Referring to fig. 1 to 3, in an embodiment of the present invention, a system for three-dimensional image fusion of a CT and MR different machine includes an image preprocessing module, configured to acquire a CT image and an MR image and preprocess the acquired images;

the image fusion module is used for carrying out image fusion on the CT image and the MR image;

and the image evaluation module is used for comprehensively evaluating the fused images.

Preferably, the image preprocessing module comprises a CT scanning module, an MR scanning module and a preliminary processing module

Preferably, the CT scanning module is a CT scanner, and the CT scanner scans the lesion of the patient to obtain a CT image.

Preferably, the MR scanning module is an nmr scanner, and the MR image is obtained by scanning the lesion of the patient with the nmr scanner.

Preferably, the preliminary processing module performs geometric correction and denoising on the collected image, performs preliminary processing on the image by using a wavelet denoising method, performs wavelet decomposition on the image signal at first, performs threshold quantization on the high-frequency coefficient subjected to hierarchical decomposition, and reconstructs the image signal by using a two-dimensional wavelet, thereby preliminarily completing image processing.
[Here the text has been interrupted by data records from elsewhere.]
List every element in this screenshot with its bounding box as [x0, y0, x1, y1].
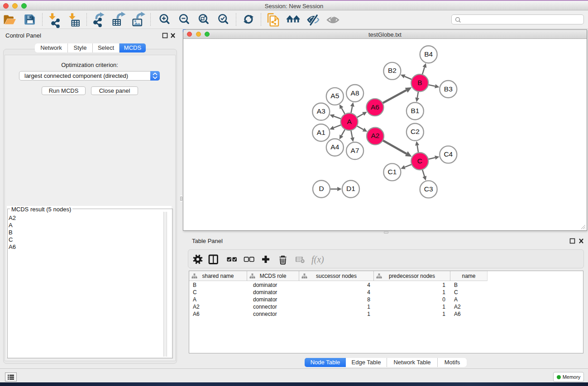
svg-text:A8: A8: [351, 89, 359, 97]
svg-text:A1: A1: [317, 129, 325, 136]
svg-text:C2: C2: [411, 128, 420, 135]
svg-text:A7: A7: [351, 147, 359, 154]
svg-text:A: A: [347, 118, 352, 125]
svg-text:A6: A6: [371, 103, 379, 111]
svg-text:C4: C4: [444, 150, 453, 158]
svg-text:B1: B1: [411, 107, 419, 114]
svg-text:B3: B3: [444, 85, 453, 93]
svg-text:B: B: [417, 79, 422, 86]
svg-text:D1: D1: [346, 185, 355, 192]
svg-text:C3: C3: [424, 185, 433, 193]
svg-text:A2: A2: [371, 132, 380, 139]
svg-text:A3: A3: [317, 107, 325, 115]
svg-text:D: D: [319, 185, 324, 192]
svg-text:B2: B2: [388, 67, 397, 74]
svg-text:C: C: [417, 157, 422, 165]
svg-text:A5: A5: [330, 92, 339, 100]
svg-text:C1: C1: [387, 168, 397, 176]
svg-text:B4: B4: [424, 50, 433, 58]
svg-text:A4: A4: [330, 143, 339, 151]
svg-text:f(x): f(x): [311, 254, 324, 265]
Preferably, the image evaluation module has three values of ABC, A is valuable, the whole fusion is good, and the detail deviation cannot be seen by naked eyes; b is usable, the focus is still fused, and other parts have obvious deviation; c is unusable, poor overall fusion, with significant deviation.

Preferably, the registration method for three-dimensional image fusion of the CT and MR different machines comprises the following steps:

firstly, scanning an affected part through a CT scanning module and an MR scanning module to obtain a CT image and an MR image;

secondly, performing primary processing of geometric correction and denoising on the CT image and the MR image respectively;

thirdly, respectively carrying out NSCT decomposition on the CT image and the MR image after the primary treatment to obtain a low-pass coefficient A and a band-pass direction coefficient A of the CT image and a low-pass coefficient B and a band-pass direction coefficient B of the MR image;

fourthly, performing low-pass coefficient fusion on the low-pass coefficient A of the CT image and the low-pass coefficient B of the MR image, and simultaneously performing band-pass coefficient fusion on the band-pass direction coefficient A of the CT image and the band-pass direction coefficient B of the MR image;

fifthly, performing NSCT reconstruction on the data subjected to low-pass coefficient fusion and band-pass coefficient fusion, namely fusing a CT image and an MR image which can be obtained through NSCT inverse transformation;

and sixthly, after the fusion image is obtained, improving the subjective evaluation scoring table according to clinical requirements, simultaneously evaluating the fusion image of each patient by an attending physician and an imaging physician, and scoring according to the improved subjective evaluation scoring table, if scoring is diverged, scoring through negotiation.

Although the present invention has been described in detail with reference to the foregoing embodiments, it will be apparent to those skilled in the art that various changes in the embodiments and/or modifications of the invention can be made, and equivalents and modifications of some features of the invention can be made without departing from the spirit and scope of the invention.